Q&A with Alison M. Howard
IRS health coverage ruling helps protect from employer dumping
Q: What is employer dumping, and why might the IRS have been concerned?
A: Starting in 2015, the Affordable Care Act (ACA) will require large employers (those with 50 or more full-time employees) to offer health coverage to all of their employees or pay a nonprovision penalty of up to $2,000 per employee per year. Many employers already sponsor health coverage and make significant contributions to the cost of coverage that aren’t taxable to employees. Apparently, in response to the ACA mandate, and in an attempt to shift health costs to the government, some employers had planned to forgo providing health coverage, accept the penalty and encourage employees to obtain individual health insurance through an exchange with the carrot of a tax-free reimbursement of some or all of the premium costs. There was concern that this dumping into exchanges would erode the employer-based health system upon which the ACA is founded.
Q: How does the new IRS ruling prevent employer dumping?
A: The ruling deincentivizes employers from sending employees to exchanges, rather than providing employer-sponsored health coverage, by penalizing an employer for making tax-free payments to employees to cover the cost of insurance obtained through an exchange.
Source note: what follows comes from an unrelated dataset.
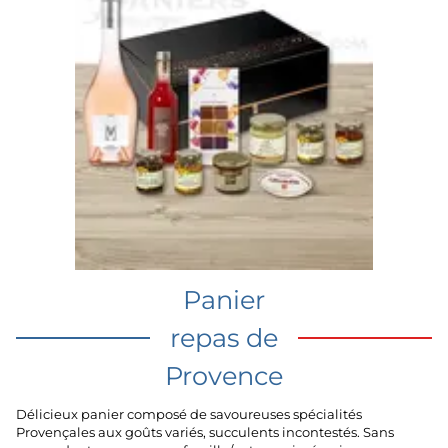
Panier
repas de
Provence
Délicieux panier composé de savoureuses spécialités
Provençales aux goûts variés, succulents incontestés. Sans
This payment arrangement, described as an employer payment plan, is deemed a group health plan. As such, the arrangement necessarily fails to satisfy ACA requirements since it can’t piggyback on the individual insurance obtained through the exchange to meet ACA standards. Accordingly, such a plan could be subject to a noncompliance excise tax of up to $100 per day per employee ($36,500 per year), which is even higher than the nonprovision penalty.
Q: What options still are available to employers who want to forgo coverage?
A: Employers still can forgo providing health coverage and pay the nonprovision penalty. However, if the employer intends to provide funds to its employees to buy health insurance through an exchange in order to avoid the dumping penalty, such funds would need to be in the form of compensation subject to income and employment taxes.